Task item:
Only the lines from the first line of the records through the line containing "This screenshot has height=2539, width=783." belong in the answer. Copy them exactly.

○ ○ ○

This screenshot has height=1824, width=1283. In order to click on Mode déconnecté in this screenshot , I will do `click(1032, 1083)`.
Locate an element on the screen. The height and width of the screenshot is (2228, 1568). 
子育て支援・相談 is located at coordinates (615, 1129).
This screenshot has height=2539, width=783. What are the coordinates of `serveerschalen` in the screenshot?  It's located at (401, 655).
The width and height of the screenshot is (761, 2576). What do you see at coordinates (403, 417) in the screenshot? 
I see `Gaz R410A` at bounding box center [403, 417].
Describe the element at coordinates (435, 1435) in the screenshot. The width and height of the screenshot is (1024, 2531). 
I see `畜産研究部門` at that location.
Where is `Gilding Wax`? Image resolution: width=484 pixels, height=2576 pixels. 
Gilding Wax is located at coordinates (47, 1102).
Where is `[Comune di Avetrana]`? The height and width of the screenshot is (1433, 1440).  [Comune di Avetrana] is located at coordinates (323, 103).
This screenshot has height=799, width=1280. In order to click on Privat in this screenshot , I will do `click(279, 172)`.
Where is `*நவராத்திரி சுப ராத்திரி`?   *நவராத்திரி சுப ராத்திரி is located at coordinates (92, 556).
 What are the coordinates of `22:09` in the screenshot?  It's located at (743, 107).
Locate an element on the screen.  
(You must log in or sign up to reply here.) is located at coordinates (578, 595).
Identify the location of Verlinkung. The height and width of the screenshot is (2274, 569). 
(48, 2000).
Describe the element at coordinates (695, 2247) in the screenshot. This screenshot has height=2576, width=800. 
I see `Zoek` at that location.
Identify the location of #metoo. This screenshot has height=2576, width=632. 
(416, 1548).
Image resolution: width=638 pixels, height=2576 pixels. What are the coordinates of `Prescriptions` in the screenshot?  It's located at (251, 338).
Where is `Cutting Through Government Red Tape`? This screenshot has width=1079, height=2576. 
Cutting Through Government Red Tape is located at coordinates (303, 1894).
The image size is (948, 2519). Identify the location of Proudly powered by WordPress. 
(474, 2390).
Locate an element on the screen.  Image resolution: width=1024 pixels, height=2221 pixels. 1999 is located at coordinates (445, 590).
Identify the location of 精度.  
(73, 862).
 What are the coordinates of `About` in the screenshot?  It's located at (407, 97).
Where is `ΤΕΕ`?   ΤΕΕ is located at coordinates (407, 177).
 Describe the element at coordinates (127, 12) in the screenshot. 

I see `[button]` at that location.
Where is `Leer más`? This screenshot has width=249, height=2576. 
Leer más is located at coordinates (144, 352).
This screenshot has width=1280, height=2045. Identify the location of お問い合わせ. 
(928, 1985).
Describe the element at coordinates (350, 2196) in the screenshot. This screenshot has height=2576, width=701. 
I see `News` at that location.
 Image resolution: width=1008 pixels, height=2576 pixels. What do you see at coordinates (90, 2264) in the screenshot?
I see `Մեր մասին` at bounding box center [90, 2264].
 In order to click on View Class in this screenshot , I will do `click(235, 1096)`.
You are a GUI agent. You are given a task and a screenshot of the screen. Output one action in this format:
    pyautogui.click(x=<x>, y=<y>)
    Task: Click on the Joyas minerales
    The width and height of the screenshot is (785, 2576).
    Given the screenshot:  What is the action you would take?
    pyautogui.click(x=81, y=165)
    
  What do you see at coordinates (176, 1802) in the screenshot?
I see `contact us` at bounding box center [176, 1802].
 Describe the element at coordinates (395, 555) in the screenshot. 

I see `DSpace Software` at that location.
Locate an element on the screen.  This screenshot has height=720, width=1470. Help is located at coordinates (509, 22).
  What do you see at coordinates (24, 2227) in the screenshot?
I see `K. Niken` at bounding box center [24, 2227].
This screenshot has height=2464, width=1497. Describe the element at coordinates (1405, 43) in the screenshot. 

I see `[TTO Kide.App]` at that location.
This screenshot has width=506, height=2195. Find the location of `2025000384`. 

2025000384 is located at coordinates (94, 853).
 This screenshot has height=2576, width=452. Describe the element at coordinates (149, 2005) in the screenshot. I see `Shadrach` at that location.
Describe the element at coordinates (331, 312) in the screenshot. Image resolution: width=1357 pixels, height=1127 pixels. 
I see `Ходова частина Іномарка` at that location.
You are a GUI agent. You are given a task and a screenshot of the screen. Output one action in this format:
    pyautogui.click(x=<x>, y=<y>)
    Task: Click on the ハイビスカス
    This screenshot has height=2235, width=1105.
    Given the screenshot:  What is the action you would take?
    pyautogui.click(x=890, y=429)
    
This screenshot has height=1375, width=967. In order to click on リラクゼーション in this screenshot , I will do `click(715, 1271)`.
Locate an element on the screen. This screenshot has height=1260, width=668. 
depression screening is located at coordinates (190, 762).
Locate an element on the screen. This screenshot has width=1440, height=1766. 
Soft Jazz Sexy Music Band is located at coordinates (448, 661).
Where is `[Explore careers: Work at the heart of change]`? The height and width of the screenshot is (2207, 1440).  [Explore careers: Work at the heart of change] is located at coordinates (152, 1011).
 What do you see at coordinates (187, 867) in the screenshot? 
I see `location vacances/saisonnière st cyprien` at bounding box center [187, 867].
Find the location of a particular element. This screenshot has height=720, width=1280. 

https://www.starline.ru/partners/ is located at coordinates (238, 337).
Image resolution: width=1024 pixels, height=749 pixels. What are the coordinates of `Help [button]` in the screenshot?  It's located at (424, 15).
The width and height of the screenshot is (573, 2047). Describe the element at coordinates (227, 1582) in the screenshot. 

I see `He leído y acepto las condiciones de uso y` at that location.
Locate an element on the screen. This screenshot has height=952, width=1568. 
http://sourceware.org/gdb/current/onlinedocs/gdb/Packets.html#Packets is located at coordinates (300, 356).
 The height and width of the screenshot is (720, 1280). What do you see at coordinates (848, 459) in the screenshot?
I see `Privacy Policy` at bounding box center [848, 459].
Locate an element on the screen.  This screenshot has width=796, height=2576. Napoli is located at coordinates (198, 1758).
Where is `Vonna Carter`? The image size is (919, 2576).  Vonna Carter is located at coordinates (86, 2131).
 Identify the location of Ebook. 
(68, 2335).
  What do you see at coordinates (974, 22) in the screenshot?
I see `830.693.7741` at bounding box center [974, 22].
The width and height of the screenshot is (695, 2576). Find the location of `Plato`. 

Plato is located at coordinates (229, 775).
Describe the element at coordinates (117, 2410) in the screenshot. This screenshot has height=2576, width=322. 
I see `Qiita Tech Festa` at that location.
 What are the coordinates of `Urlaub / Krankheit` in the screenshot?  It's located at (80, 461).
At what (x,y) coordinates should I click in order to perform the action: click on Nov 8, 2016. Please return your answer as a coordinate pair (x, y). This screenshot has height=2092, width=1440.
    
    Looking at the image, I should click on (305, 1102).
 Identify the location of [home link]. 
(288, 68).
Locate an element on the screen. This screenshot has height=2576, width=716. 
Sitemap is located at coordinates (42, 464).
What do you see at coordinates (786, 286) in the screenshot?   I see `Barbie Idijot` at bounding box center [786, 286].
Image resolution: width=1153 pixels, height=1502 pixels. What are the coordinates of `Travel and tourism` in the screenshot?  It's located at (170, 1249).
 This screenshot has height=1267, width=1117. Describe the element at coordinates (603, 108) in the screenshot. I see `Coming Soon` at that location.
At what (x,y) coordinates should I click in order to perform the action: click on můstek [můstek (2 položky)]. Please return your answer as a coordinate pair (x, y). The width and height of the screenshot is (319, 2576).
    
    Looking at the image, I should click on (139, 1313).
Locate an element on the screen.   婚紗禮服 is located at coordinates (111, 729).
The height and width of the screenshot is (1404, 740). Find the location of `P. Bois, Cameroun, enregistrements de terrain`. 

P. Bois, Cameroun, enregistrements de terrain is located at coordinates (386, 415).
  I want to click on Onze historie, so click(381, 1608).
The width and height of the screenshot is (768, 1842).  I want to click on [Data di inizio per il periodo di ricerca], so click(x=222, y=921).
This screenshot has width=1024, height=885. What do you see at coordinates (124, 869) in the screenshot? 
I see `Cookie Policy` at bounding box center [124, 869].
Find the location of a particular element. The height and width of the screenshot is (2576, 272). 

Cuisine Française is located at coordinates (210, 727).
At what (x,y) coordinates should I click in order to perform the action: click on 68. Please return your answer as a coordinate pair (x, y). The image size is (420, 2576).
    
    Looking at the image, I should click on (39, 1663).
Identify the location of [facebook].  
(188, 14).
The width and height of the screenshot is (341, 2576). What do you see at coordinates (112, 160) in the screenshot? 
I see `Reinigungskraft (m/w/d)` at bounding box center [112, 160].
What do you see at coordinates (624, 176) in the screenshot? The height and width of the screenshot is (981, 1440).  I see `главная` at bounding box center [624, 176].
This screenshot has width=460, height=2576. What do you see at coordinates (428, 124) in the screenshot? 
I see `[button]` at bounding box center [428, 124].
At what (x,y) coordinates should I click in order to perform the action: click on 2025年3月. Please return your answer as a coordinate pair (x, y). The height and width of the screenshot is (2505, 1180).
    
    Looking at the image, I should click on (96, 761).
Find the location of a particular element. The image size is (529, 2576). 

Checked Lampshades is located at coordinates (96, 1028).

○ ○ ○

Exercise response:
This screenshot has height=1824, width=1283. In order to click on Mode déconnecté in this screenshot , I will do `click(1032, 1083)`.
Locate an element on the screen. The height and width of the screenshot is (2228, 1568). 
子育て支援・相談 is located at coordinates (615, 1129).
This screenshot has height=2539, width=783. What are the coordinates of `serveerschalen` in the screenshot?  It's located at (401, 655).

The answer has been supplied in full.